Dalla pubblicazione del Rendistato per il mese di giugno da parte della Banca d’Italia emerge una buona notizia: dopo sette mesi di rialzi consecutivi, i rendimenti italiani tornano in calo. Si è trattato di una variazione minima, ma pur sempre confortante. Lo scorso mese, in media il dato è stato del 3,817% contro il 3,896% di maggio.
Il Rendistato è un indice relativo ai rendimenti italiani medi vigenti sul mercato secondario lungo l’intera curva delle scadenze e ponderati in base al peso di ciascun titolo.

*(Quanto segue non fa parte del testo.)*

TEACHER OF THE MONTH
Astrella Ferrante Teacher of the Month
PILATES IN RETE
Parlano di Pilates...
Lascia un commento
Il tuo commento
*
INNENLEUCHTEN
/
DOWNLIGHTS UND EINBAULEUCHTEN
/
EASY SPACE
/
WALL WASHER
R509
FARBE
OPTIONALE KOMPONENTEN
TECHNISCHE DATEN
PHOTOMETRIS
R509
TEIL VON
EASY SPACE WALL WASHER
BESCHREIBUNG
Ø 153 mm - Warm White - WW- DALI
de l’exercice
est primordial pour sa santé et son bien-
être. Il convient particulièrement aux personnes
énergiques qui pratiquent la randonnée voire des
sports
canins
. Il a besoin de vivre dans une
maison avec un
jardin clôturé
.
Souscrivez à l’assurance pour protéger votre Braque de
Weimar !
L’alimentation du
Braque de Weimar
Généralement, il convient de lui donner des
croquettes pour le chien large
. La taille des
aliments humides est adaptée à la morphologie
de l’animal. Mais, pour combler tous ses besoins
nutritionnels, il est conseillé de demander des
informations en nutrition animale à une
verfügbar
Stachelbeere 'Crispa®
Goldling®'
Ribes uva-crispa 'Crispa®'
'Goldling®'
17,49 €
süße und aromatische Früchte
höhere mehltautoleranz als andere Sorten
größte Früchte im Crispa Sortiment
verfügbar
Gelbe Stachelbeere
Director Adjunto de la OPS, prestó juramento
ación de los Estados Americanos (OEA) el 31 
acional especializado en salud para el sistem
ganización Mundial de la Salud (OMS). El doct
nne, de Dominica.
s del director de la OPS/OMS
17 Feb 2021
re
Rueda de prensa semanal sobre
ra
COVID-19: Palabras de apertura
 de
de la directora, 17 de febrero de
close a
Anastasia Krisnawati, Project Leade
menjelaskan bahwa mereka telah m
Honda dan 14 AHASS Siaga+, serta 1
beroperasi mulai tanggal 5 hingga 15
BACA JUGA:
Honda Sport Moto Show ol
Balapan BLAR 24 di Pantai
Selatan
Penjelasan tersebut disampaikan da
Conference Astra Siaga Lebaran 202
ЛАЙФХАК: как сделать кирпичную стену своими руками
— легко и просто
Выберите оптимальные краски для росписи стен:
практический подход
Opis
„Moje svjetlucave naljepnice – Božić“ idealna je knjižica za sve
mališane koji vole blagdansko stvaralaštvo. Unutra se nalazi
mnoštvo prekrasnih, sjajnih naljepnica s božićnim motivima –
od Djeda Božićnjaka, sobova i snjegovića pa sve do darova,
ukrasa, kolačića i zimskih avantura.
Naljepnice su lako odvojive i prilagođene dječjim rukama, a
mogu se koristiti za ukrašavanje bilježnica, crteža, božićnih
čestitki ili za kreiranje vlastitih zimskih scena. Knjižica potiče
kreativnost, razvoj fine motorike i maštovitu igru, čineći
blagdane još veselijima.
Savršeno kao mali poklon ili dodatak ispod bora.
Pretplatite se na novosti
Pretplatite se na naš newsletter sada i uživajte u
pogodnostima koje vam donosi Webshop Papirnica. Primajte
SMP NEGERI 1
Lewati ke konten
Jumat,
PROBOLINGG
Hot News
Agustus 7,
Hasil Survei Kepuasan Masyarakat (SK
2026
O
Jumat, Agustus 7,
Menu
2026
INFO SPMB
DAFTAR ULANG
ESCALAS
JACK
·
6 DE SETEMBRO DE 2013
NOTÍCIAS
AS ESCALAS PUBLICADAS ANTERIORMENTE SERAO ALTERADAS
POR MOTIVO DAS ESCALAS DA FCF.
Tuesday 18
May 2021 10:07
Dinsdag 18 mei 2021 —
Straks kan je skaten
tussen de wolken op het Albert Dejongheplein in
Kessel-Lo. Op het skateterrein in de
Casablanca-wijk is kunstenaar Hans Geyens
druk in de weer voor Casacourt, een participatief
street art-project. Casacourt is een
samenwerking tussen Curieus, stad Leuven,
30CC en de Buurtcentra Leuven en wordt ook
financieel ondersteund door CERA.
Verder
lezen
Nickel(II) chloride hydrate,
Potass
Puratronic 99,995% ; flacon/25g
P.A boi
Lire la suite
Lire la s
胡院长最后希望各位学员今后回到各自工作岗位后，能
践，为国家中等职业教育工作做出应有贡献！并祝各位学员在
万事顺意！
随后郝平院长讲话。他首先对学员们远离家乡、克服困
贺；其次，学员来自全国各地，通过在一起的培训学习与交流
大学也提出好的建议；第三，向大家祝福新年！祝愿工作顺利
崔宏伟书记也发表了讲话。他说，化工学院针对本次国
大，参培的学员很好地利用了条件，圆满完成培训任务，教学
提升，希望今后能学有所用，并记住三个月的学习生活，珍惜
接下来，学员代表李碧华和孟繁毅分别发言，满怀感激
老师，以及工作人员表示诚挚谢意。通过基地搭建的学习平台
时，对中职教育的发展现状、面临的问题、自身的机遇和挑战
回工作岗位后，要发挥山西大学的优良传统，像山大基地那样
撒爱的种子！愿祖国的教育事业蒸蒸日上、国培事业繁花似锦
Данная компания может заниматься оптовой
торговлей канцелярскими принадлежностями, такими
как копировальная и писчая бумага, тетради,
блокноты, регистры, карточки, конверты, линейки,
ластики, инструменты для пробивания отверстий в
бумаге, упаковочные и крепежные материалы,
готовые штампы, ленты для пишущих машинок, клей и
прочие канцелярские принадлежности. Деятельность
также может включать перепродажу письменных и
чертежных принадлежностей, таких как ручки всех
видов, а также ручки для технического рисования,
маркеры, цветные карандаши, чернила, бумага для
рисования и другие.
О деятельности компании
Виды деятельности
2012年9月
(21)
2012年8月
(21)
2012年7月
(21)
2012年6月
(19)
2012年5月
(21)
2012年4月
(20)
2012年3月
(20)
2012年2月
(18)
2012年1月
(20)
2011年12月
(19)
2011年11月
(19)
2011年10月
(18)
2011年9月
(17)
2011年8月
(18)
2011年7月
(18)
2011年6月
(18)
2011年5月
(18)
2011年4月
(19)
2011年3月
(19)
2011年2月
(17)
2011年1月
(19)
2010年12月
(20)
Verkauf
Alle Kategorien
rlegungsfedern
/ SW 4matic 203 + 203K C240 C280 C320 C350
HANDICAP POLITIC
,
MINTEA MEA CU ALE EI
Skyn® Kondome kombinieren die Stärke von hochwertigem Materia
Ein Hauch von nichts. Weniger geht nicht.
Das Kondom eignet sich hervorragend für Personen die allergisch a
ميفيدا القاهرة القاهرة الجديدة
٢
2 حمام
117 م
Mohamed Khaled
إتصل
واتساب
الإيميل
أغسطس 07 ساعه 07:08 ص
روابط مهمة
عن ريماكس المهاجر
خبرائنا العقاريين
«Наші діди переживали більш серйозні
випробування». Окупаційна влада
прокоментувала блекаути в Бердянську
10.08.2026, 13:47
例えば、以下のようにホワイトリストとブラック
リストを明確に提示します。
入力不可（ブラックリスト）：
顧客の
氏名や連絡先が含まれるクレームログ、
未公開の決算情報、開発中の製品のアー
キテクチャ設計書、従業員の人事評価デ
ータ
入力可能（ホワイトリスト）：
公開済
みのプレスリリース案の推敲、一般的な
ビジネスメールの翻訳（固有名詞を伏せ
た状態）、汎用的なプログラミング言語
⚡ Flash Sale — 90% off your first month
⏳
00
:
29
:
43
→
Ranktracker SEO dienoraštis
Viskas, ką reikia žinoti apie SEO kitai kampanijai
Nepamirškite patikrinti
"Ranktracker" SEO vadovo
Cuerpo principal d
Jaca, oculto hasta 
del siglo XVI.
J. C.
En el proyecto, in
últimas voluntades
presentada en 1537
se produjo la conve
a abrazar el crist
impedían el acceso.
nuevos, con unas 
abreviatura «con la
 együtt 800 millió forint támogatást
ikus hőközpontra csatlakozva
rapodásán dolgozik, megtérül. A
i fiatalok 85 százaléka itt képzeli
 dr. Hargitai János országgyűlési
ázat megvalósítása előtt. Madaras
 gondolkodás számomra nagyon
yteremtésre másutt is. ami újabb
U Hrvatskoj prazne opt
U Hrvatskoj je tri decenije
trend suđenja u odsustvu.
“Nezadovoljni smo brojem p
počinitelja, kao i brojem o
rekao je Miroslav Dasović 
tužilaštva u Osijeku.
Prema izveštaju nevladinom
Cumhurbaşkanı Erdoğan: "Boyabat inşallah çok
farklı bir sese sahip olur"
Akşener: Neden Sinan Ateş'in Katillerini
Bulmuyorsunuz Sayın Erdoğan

Ed è ancora più impressionante il raffronto con il dato di dicembre 2021, prima che il mercato iniziasse a scontare l’aumento dei tassi d’interesse a causa del boom dell’inflazione. In quel mese, i rendimenti italiani medi erano dello 0,551%. Rispetto ad allora, c’è stato in appena un anno e mezzo un’esplosione del 3,266%. Proviamo ad immaginare cosa ciò significhi in prospettiva.
Boom spesa per interessi
I rendimenti italiani non sono altro che il costo che lo stato deve sostenere per emettere titoli del debito pubblico. Attenzione, perché non coincidono esattamente con i costi di emissione. Diciamo, però, che alla lunga i due vanno a braccetto e certamente nella stessa direzione. Ebbene, ai costi attuali se dovessimo pagare tutto il debito pubblico secondo gli ultimi dati disponibili (2.811,6 miliardi di euro in aprile), avremmo una spesa per interessi annuale pari a più di 107 miliardi. Essa corrisponderebbe al 5,6% del PIL nel 2022.
Se, invece, avessimo continuato a pagare il debito pubblico ai rendimenti italiani vigenti a fine 2021, avremmo speso la media annuale di 15,5 miliardi di interessi. Dal raffronto emerge che alla lunga, cioè quando tutto il debito sarà arrivato a scadenza e andrà rinnovato, pagheremo un conto molto più salato di quanto avremmo immaginato sulla base dei numeri di un anno e mezzo fa: +92 miliardi.
Impatto rendimenti italiani sui conti pubblici
Dunque, i rendimenti italiani sono effettivamente esplosi, ma il danno che provocheranno ai conti pubblici nel lungo periodo sarà “solo” di circa 43 miliardi all’anno. In ogni caso, si tratta di un aggravio particolarmente preoccupante, anche perché nel frattempo il debito pubblico continuerà a salire e gli interessi insisteranno su uno stock ancora più alto. C’è una forte speranza, tuttavia. Quando la Banca Centrale Europea (BCE) prima o poi inizierà a tagliare i tassi, i rendimenti italiani scenderanno e con essi i costi di emissione. Il conto per lo noi contribuenti si sgonfierebbe, sebbene vi siano margini nulli per l’autocompiacimento. Serve arrestare la corsa del debito da un lato, sperare che i mercati ci premino e lo spread si restringa. Solo così la spesa per interessi inizierebbe a scendere prima ancora che la BCE taglierà i tassi.